BUSINESS BLOGS
BUSINESS BLOGS
category: business
15 Aug 2009

Last week, I attended an intimate gathering in Tribeca, called “The Coming Revolution in the Publisher/Advertiser Relationship and How to Prepare”, hosted by Derek Smith of Alcove Networks, and featuring Razorfish’s Matthew Greitzer, who has been featured in the 40 under 40 in Crain’s.

I took down some notes on my Blackberry, here are 11 themes:
1- Advertising is a $450 billion market, excluding classifieds, “push advertising” alone represents $350 billion.

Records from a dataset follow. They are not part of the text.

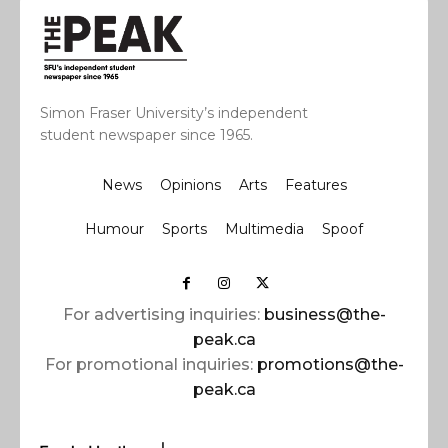
Simon Fraser University’s independent
student newspaper since 1965.
News
Opinions
Arts
Features
Humour
Sports
Multimedia
Spoof
For advertising inquiries:
business@the-
peak.ca
For promotional inquiries:
promotions@the-
peak.ca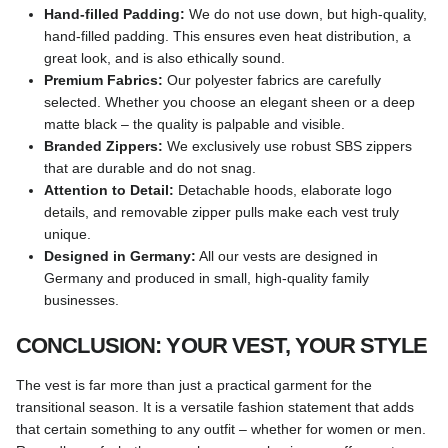
Hand-filled Padding:
We do not use down, but high-quality,
hand-filled padding. This ensures even heat distribution, a
great look, and is also ethically sound.
Premium Fabrics:
Our polyester fabrics are carefully
selected. Whether you choose an elegant sheen or a deep
matte black – the quality is palpable and visible.
Branded Zippers:
We exclusively use robust SBS zippers
that are durable and do not snag.
Attention to Detail:
Detachable hoods, elaborate logo
details, and removable zipper pulls make each vest truly
unique.
Designed in Germany:
All our vests are designed in
Germany and produced in small, high-quality family
businesses.
CONCLUSION: YOUR VEST, YOUR STYLE
The vest is far more than just a practical garment for the
transitional season. It is a versatile fashion statement that adds
that certain something to any outfit – whether for women or men.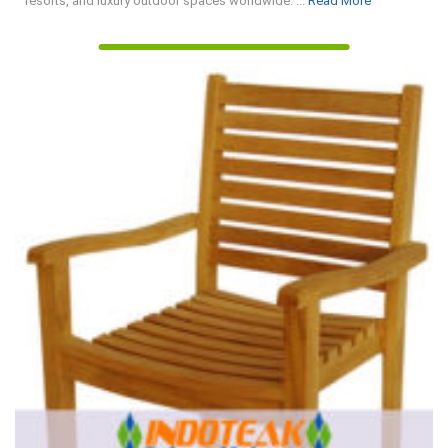
resorts, and luxury outdoor spaces worldwide. ...
Read More
More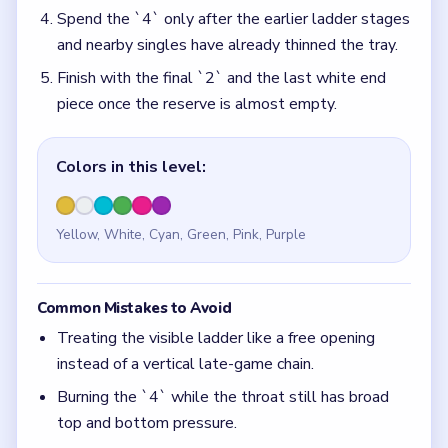
Spend the `4` only after the earlier ladder stages
and nearby singles have already thinned the tray.
Finish with the final `2` and the last white end
piece once the reserve is almost empty.
Colors in this level:
Yellow, White, Cyan, Green, Pink, Purple
Common Mistakes to Avoid
Treating the visible ladder like a free opening
instead of a vertical late-game chain.
Burning the `4` while the throat still has broad
top and bottom pressure.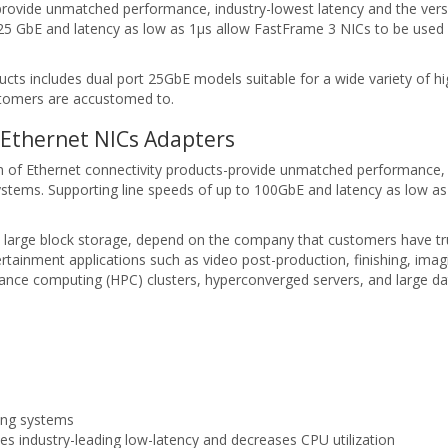
rovide unmatched performance, industry-lowest latency and the vers
5 GbE and latency as low as 1μs allow FastFrame 3 NICs to be used 
s includes dual port 25GbE models suitable for a wide variety of hi
tomers are accustomed to.
Ethernet NICs Adapters
f Ethernet connectivity products-provide unmatched performance, in
tems. Supporting line speeds of up to 100GbE and latency as low as
 large block storage, depend on the company that customers have tru
tainment applications such as video post-production, finishing, imagin
mance computing (HPC) clusters, hyperconverged servers, and large da
ing systems
 industry-leading low-latency and decreases CPU utilization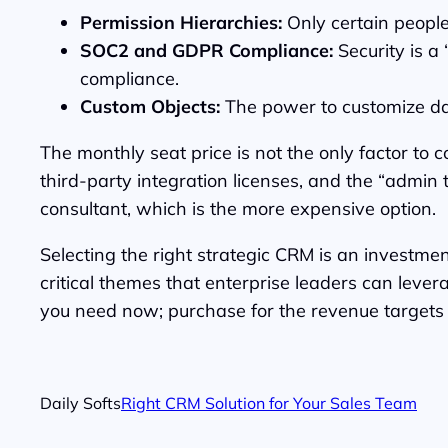
Permission Hierarchies:
Only certain people
SOC2 and GDPR Compliance:
Security is a
compliance.
Custom Objects:
The power to customize data
The monthly seat price is not the only factor to
third-party integration licenses, and the “admin 
consultant, which is the more expensive option.
Selecting the right strategic CRM is an investment
critical themes that enterprise leaders can lever
you need now; purchase for the revenue targets y
Daily Softs
Right CRM Solution for Your Sales Team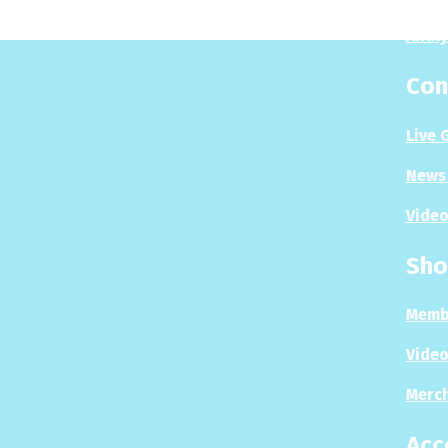
Analy
Con
Live 
News 
Video
Sho
Memb
Video
Merc
Acc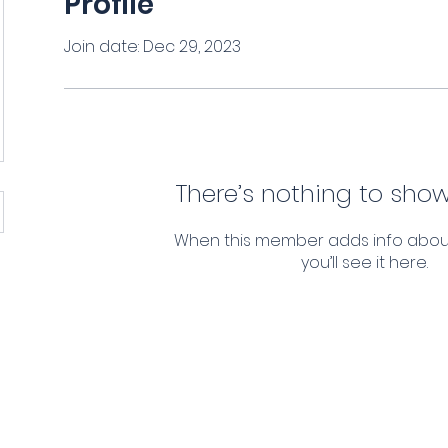
Profile
Join date: Dec 29, 2023
There’s nothing to show
When this member adds info abou
you’ll see it here.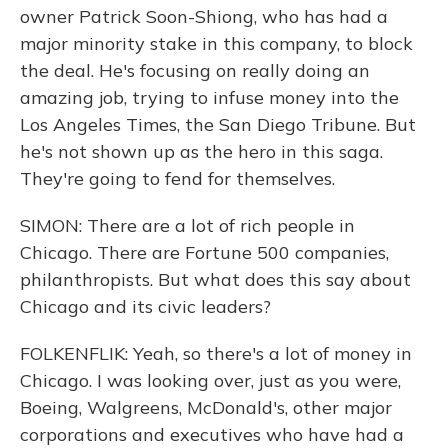
owner Patrick Soon-Shiong, who has had a
major minority stake in this company, to block
the deal. He's focusing on really doing an
amazing job, trying to infuse money into the
Los Angeles Times, the San Diego Tribune. But
he's not shown up as the hero in this saga.
They're going to fend for themselves.
SIMON: There are a lot of rich people in
Chicago. There are Fortune 500 companies,
philanthropists. But what does this say about
Chicago and its civic leaders?
FOLKENFLIK: Yeah, so there's a lot of money in
Chicago. I was looking over, just as you were,
Boeing, Walgreens, McDonald's, other major
corporations and executives who have had a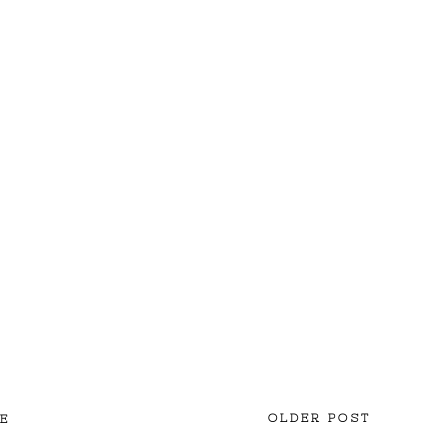
OLDER POST
E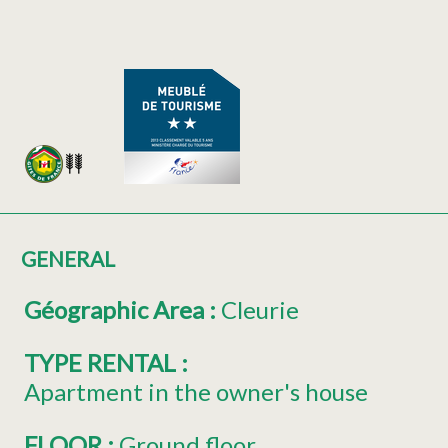
GENERAL
Géographic Area
:
Cleurie
TYPE RENTAL
:
Apartment in the owner's house
FLOOR
:
Ground floor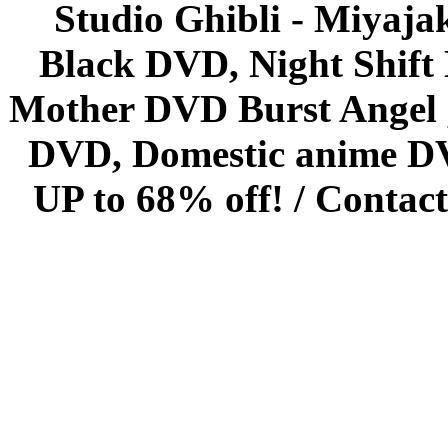
Studio Ghibli - Miyaja
Black DVD, Night Shif
Mother DVD Burst Angel 
DVD, Domestic anime DVD 
UP to 68% off! /
Contact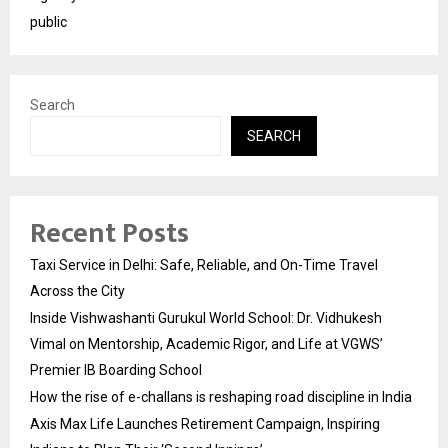
public
Search
SEARCH
Recent Posts
Taxi Service in Delhi: Safe, Reliable, and On-Time Travel
Across the City
Inside Vishwashanti Gurukul World School: Dr. Vidhukesh
Vimal on Mentorship, Academic Rigor, and Life at VGWS’
Premier IB Boarding School
How the rise of e-challans is reshaping road discipline in India
Axis Max Life Launches Retirement Campaign, Inspiring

2- Borrowing a term from others (including Guy Kawasaki, Jack Uldrich and Nicholas Imparato) Greitzer argued that we’re currently in a “Curve Jumping” period where a massive amount of ad dollars are shifting from analog to digital media, and even within digital media, where dollars will move from search/text to video/content integration.  I am paraphrasing the second part, but it’s worth noting that Greitzer’s official title is that of VP Search Marketing, and he was talking about online video and content integration - two things that are seemingly at the other end of the spectrum relative search marketing.

3 - It was also the first time I heard the term decoupling audiences, though the concept is anything but foreign, to define it, instead of trying to paraphrase and remember, I will copy and paste this passage from Joe Mandese here: “decoupling audiences from content and are blurring the roles among publishers, networks and agencies” who in turn is quoting Havas Digital CEO Don Epperson.

4 - For 200 years, we have seen an evolution of newspapers to magazines, then to radio, on to television, and now onto the web.  Nothing new there, granted, but worth noting how each subsequent media outgrew the previous one by a healthy margin. This is interesting because even I don’t think online will become larger than TV, though I’ve ran numbers suggesting it’s all possible: online surpassing TV by 2021.

5 - Another theme throughout was how content serves as a proxy for audience, and this is why I am personally bearish on social media… because quality content is what advertisers want to associate with.

6 - Trivia time: First banner ad was AT&T on Hotwire on October 24 1994.  More here.

7 - Behavioral marketing made advertisers not care about content, but rather, the audience.  This led to the explosion of the ad network business.  Ad exchanges flourished, and for a while data overtook content.

We know the advantages of the Web, but with television being so much bigger, this poses unique challenges:

- You cannot yet apply a data centric approach to TV buying.
- Unlike online, you cannot optimize ads on the fly.
- Online, the quality of content can be measured and priced objectively.

8 - But in the end, mass reach is a commodity.  I actually agree with this a lot.  A marketer can pick up the phone and buy 100M uniques and pay penny CPM (if not CPC).

9 - Customization comes into play and that is where premium pricing is possible: Integrated and customized sponsorships are the big opportunity of the future.

10 - Publishers are in data business, and demographics don’t count as much as they once did.  Advertisers are in data market as well, in fact, everyone is in the data business these days.

11 - All of these changes (which have already begun) will accelerate in the next12 to 24 months.  In 5 years, all will be digital.

You can interpret this as all media will be digital, or all platforms will be digital.  That is a post for another day.